The Yahoo data breach derivative lawsuit is noteworthy in that it represents the first significant recovery in a data breach-related derivative lawsuit. In that regard, it arguably is particularly noteworthy that the plaintiffs’ lawyers secured a fee of $10.6 million, a recovery that is sufficiently sizeable that it is likely to catch the attention of others and perhaps encourage others to seek to pursue these kinds of cases.


As noted in a January 14, 2019 post on the NACD Board Talk blog (here), the significant cash settlement in the Yahoo data breach-related derivative lawsuit settlement “sets a potentially dangerous precedent for future breach-related derivative actions.” The settlement could, as another commentator noted, “serve as proof of concept to inspire a wave of would-be imitators looking for their own multimillion dollar payday.”

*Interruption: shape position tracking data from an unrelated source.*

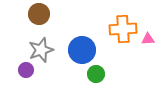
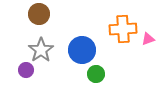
pink triangle: rotated 16 degrees counterclockwise
gray star: rotated 15 degrees counterclockwise
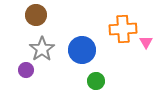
brown circle: moved 3 px left, 1 px down
pink triangle: moved 2 px left, 3 px down; rotated 40 degrees counterclockwise
gray star: moved 1 px right, 1 px up
green circle: moved 7 px down
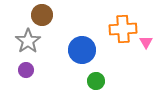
brown circle: moved 6 px right
gray star: moved 14 px left, 8 px up
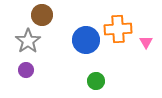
orange cross: moved 5 px left
blue circle: moved 4 px right, 10 px up
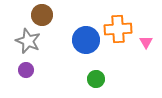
gray star: rotated 15 degrees counterclockwise
green circle: moved 2 px up
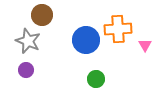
pink triangle: moved 1 px left, 3 px down
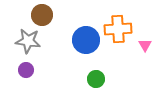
gray star: rotated 15 degrees counterclockwise
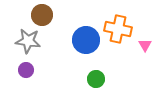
orange cross: rotated 16 degrees clockwise
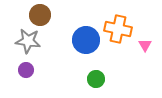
brown circle: moved 2 px left
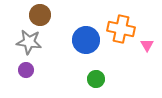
orange cross: moved 3 px right
gray star: moved 1 px right, 1 px down
pink triangle: moved 2 px right
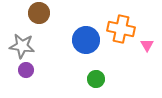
brown circle: moved 1 px left, 2 px up
gray star: moved 7 px left, 4 px down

To be sure, there are certain features of the Yahoo situation that may make the circumstances somewhat unique. For starters, it appears to involve the largest ever data breach. There also is the very unfortunate circumstance of the long lag-time between the date of the breach and the time when Yahoo finally got around to disclosing the breach. Moreover, there is the very specific aspect of the case in which Verizon renegotiated the price of its asset acquisition, reducing the value of the deal by $350 million, which represented a very significant and undeniable financial consequence resulting from the data breach. Few other cases are going to involve anything like this combination of circumstances.


Indeed, in light of these factors, it arguably is no surprise that the company and its successor in interest has agree to pay a combination of a total of almost $145 million in settlement of management liability claims and regulatory enforcement actions (and apparently another $85 million in settlement of the consumer liability class action). The magnitude of these settlements directly reflects the egregiousness of the allegations that have been asserted against the company and its executives in the wake of the data breach revelations.


There have of course been other high-profile data breaches that have captured the headlines in the business pages; some of these data breaches have resulted in management liability actions against the executives at the companies involved. Many of these cases – including the lawsuits involving executives at Equifax and Marriott, for example – remain pending. It remains to be seen whether these cases will result in recoveries of any kind, much less of the magnitude of the recoveries secured in connection with the Yahoo data breach.


While the outcome of the pending cases remains to be seen, the fact is that the significant recovery in the Yahoo data breach derivative suit could well encourage other claimants to file similar lawsuits in the future. As one commentator noted, “executives whose companies experience a data breach could find themselves on the hook for a similarly sizeable amount.”